METHODS:OBJECTIVE:Postprandial dyslipidemia is a common feature of insulin resistant states and contributes to increased cardiovascular disease risk. Recently, bile acids have been recognized beyond their emulsification properties as important signaling molecules that promote energy expenditure, improve insulin sensitivity, and lower fasting lipemia. While bile acid receptors have become novel pharmaceutical targets, their effects on postprandial lipid metabolism remain unclear. Here we investigated the potential role of bile acids in regulation of postprandial chylomicron production and triglyceride excursion.
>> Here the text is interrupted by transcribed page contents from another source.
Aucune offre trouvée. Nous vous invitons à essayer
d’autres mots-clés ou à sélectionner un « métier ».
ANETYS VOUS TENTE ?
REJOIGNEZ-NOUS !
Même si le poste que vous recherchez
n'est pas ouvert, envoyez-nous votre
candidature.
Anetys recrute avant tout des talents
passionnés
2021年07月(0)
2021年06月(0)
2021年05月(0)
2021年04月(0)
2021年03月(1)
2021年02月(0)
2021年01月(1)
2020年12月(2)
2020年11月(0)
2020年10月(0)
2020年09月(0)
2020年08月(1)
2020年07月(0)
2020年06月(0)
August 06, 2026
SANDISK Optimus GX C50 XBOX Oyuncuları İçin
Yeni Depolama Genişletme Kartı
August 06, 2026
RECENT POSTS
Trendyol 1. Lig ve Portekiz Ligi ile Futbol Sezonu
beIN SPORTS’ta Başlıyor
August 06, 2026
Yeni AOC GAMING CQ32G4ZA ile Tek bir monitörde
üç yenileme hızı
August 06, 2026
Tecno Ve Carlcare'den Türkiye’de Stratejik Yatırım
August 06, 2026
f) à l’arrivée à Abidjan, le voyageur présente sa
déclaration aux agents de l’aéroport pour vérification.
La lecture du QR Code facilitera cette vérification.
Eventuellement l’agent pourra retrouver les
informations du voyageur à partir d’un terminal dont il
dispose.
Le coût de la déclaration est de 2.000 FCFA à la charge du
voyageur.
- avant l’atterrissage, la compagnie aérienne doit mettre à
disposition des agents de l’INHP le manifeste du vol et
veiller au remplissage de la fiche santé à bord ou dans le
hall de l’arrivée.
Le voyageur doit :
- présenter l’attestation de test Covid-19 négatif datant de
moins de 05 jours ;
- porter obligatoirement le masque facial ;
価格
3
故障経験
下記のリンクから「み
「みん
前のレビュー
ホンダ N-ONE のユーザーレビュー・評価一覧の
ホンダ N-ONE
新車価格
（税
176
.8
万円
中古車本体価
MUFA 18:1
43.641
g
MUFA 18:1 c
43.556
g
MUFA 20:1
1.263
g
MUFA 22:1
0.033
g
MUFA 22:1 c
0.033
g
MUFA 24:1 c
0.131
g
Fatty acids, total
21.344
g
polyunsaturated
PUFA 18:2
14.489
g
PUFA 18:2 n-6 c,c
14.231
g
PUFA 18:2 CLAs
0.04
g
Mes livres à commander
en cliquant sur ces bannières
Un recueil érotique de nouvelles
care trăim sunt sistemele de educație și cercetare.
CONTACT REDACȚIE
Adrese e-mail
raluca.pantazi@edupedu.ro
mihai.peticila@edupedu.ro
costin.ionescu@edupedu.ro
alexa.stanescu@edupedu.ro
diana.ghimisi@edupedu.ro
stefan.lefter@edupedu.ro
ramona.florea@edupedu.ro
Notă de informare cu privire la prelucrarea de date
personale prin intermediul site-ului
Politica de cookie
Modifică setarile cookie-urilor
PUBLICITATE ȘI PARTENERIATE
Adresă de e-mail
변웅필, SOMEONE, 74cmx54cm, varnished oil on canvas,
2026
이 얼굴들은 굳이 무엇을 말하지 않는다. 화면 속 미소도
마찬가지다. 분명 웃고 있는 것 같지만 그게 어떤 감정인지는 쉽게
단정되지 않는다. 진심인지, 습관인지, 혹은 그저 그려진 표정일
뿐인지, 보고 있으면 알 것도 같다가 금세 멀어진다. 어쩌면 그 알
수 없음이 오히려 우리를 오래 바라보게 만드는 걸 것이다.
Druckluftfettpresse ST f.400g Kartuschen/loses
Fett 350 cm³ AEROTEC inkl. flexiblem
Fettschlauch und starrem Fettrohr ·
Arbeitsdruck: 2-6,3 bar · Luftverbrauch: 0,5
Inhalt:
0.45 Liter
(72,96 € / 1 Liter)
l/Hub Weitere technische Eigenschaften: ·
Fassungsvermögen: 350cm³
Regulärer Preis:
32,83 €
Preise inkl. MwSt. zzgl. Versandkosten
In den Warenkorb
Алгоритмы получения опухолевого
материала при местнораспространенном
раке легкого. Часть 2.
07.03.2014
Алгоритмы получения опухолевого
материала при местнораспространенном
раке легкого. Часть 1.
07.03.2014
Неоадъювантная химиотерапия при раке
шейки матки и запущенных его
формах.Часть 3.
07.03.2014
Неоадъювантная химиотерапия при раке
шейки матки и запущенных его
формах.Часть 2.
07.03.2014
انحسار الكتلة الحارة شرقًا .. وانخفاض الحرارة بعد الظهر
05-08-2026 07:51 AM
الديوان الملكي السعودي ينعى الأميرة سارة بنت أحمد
Approach and Results: Healthy C57BL/6 mice were given an intraduodenal infusion of taurocholic acid (TA) under fat-loaded conditions and circulating lipids were measured. Targeting of bile acid receptors was achieved with GW4064, a synthetic agonist to the farnesoid X receptor (FXR), and with deoxycholic acid (DCA), an activator of the Takeda G-protein-coupled receptor 5. TA, GW4064, and DCA treatments all lowered postprandial lipemia. FXR agonism also reduced intestinal triglyceride content and activity of microsomal triglyceride transfer protein, involved in chylomicron assembly. Importantly, TA effects (but not DCA) were largely lost in FXR knockout mice. These bile acid effects are reminiscent of the anti-diabetic hormone glucagon-like peptide-1 (GLP-1). While the GLP-1 receptor agonist exendin-4 retained its ability to acutely lower postprandial lipemia during bile acid sequestration and FXR deficiency, it did raise hepatic expression of the rate limiting enzyme for bile acid synthesis. CONCLUSIONS:Bile acid signaling may be an important mechanism of controlling dietary lipid absorption and bile acid receptors may constitute novel targets for the treatment of postprandial dyslipidemia.